Солнце и паруса
До сих пор не могу понять, почему Катя позвала в эту поездку именно меня. Как будто во дворе не было других ребят, которых она знала гораздо лучше. Я недавно приехал из Витебска, учился в восьмом классе и даже не был знаком со всеми ребятами в доме. Поэтому немного дичился, присматривался, привыкал.
Катю я видел редко. Она жила в соседнем доме и приходила на наш двор играть в волейбол. Когда она появлялась на площадке, ее тут же, не останавливая игры, брали в проигрывающую команду взамен наиболее слабого игрока. Однажды — я тогда впервые увидел ее — таким игроком был я. «Выйди, — сказал капитан Владик Сухорукий, — с ней у нас еще есть шансы отыграться». Пристыженный, я отошел к столбу и присоединился к ораве болельщиков. Я с неприязнью посмотрел на эту девчонку в черной юбке, спортивных тапочках и синей футболке на шнуровке и в душе желал ей оконфузиться. Не таким уж я был скверным игроком, чтоб ни с того ни с сего в середине игры изгонять меня с площадки…
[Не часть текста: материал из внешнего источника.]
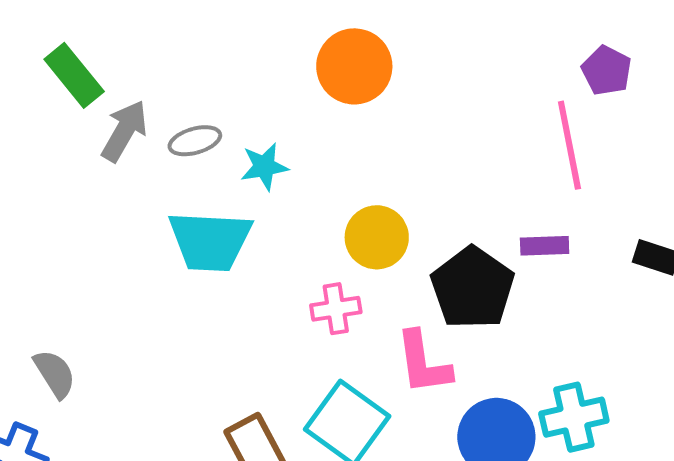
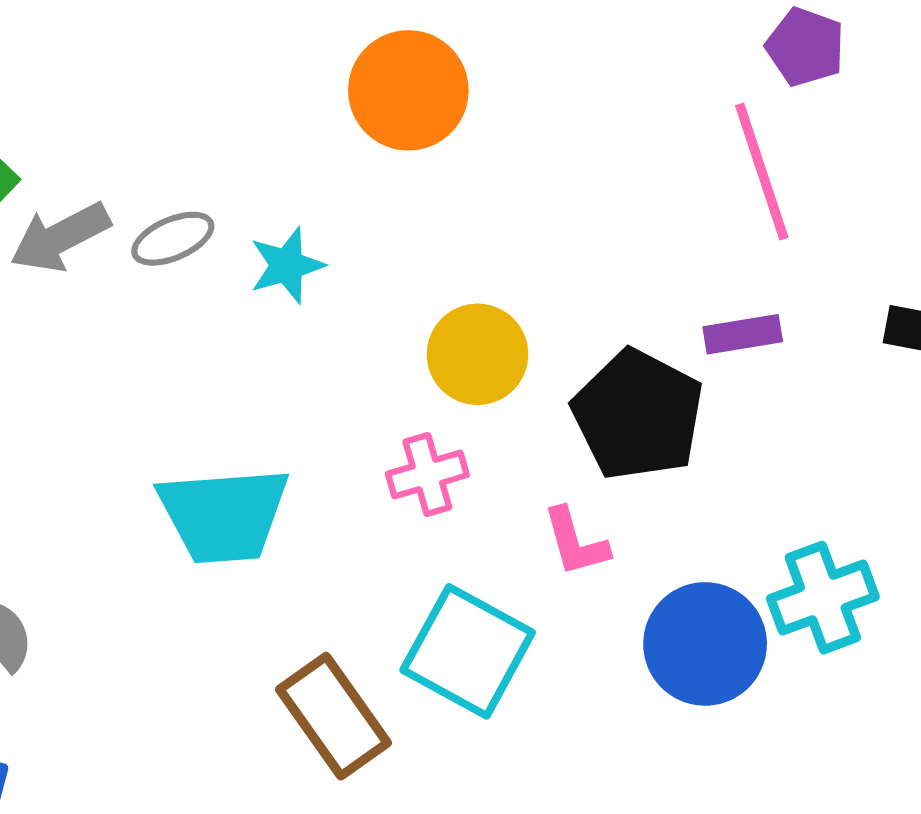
gray arrow: (124, 131) -> (60, 237), turned -140
cyan trapezoid: (210, 241) -> (224, 515), moved
pink L-shape: (423, 363) -> (576, 542), size x0.7

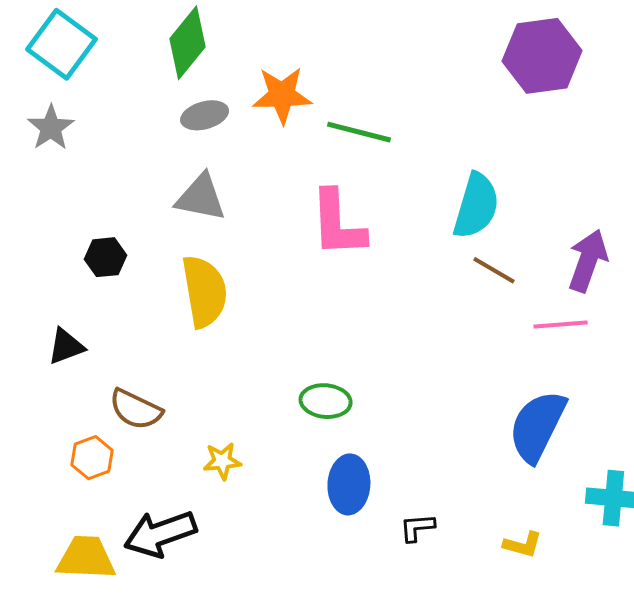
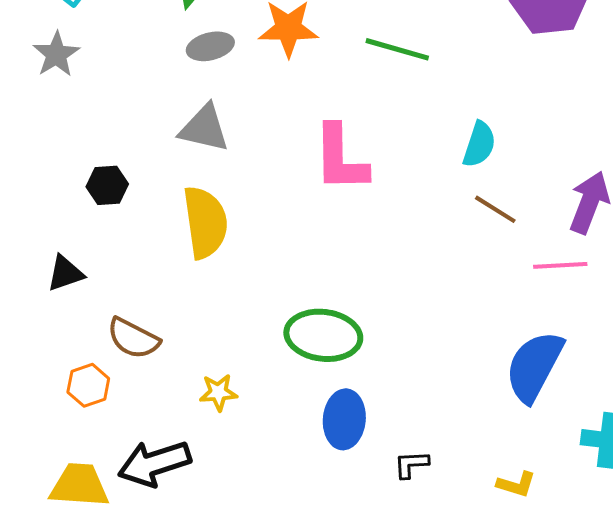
green line: (359, 132) -> (397, 49), moved
cyan semicircle: (476, 206) -> (479, 144), size x0.7
green ellipse: (326, 401) -> (323, 335), size x1.5

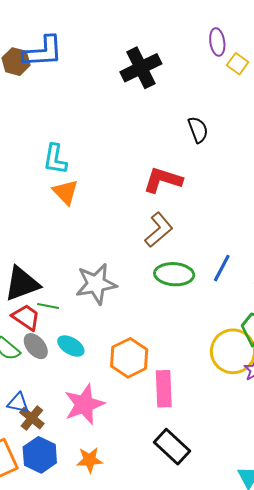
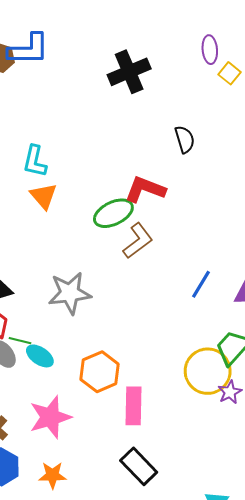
green ellipse: (174, 274) -> (113, 213), moved, turned -33
green line: (48, 306) -> (20, 341), moved

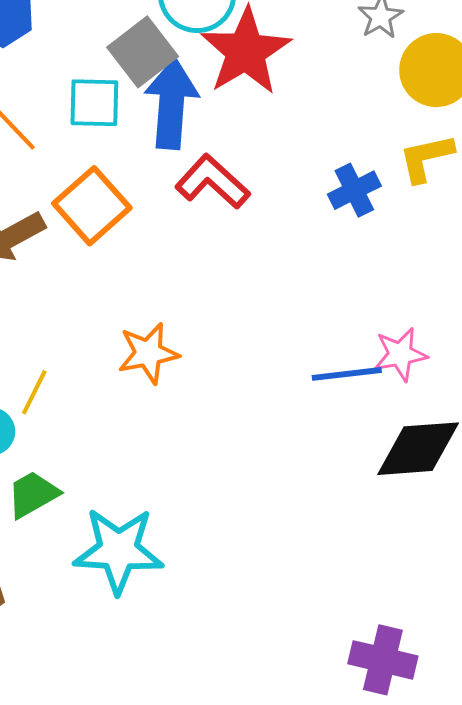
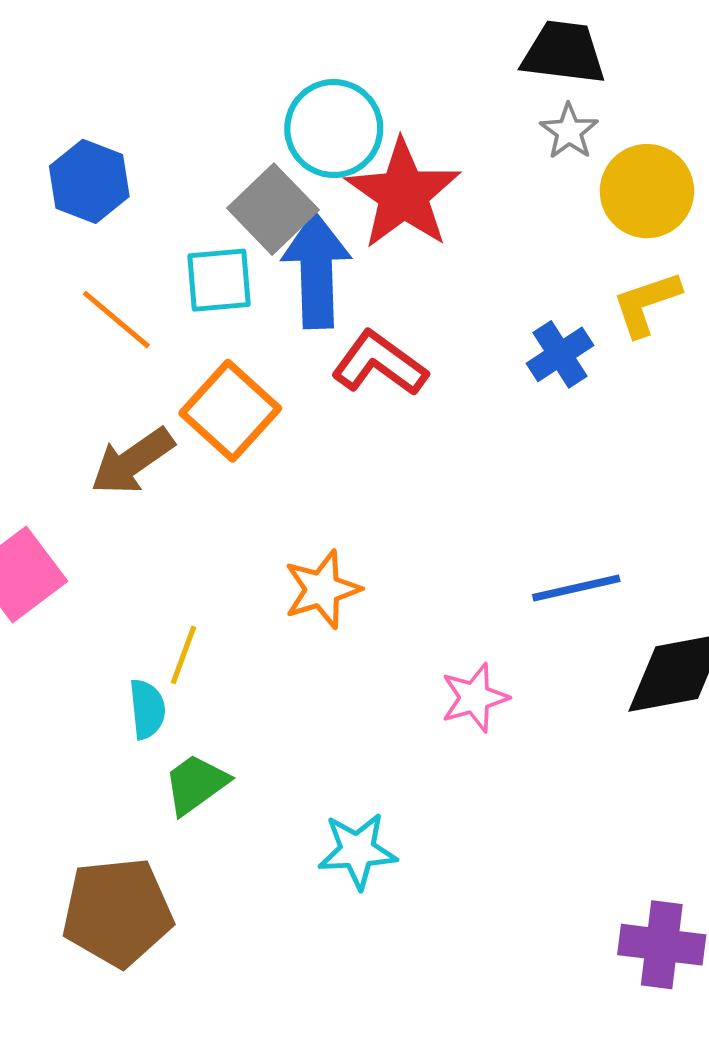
pink star: (400, 354) -> (475, 698), moved
cyan star: (118, 550) -> (357, 851), moved, size x0.7

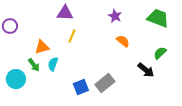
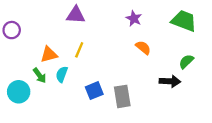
yellow line: (72, 36) -> (79, 50), moved
black arrow: (146, 70) -> (170, 81), turned -36
gray rectangle: (105, 83) -> (122, 96), turned -60
blue square: (81, 87) -> (94, 91), moved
Но чем больше смотрел я на Катю, тем меньше сердился на Владика. Играла она прекрасно. Ожидая с той стороны мяч, она пританцовывала на легких ногах, чуть изгибалась, выставляла вперед руки, готовая принять любой, самый крученый и сильный мяч. И брала его, вытаскивала из труднейшего положения, падала на спину, набок, но брала; пасовала, стремительно подпрыгивала, гасила и блокировала, и в моих глазах то и дело мелькали ее черная юбка, синяя футболка и быстрые загорелые руки. Иногда она вскрикивала в азарте, смеялась, а при неудаче на миг закрывала руками лицо и все: ее опущенные плечи, сгорбленная спина и эти пальцы, плотно закрывавшие глаза, — все выражало предел отчаяния. Я смотрел на нее и тоже чувствовал то великую радость удачи, то горечь поражения. С тех пор, когда мы играли в одной команде, я подавал ей все мячи, и Катя быстро нагоняла счет. Ее прыжки и броски ошеломляли меня. Чуткость и быстрота смены настроения были непостижимы.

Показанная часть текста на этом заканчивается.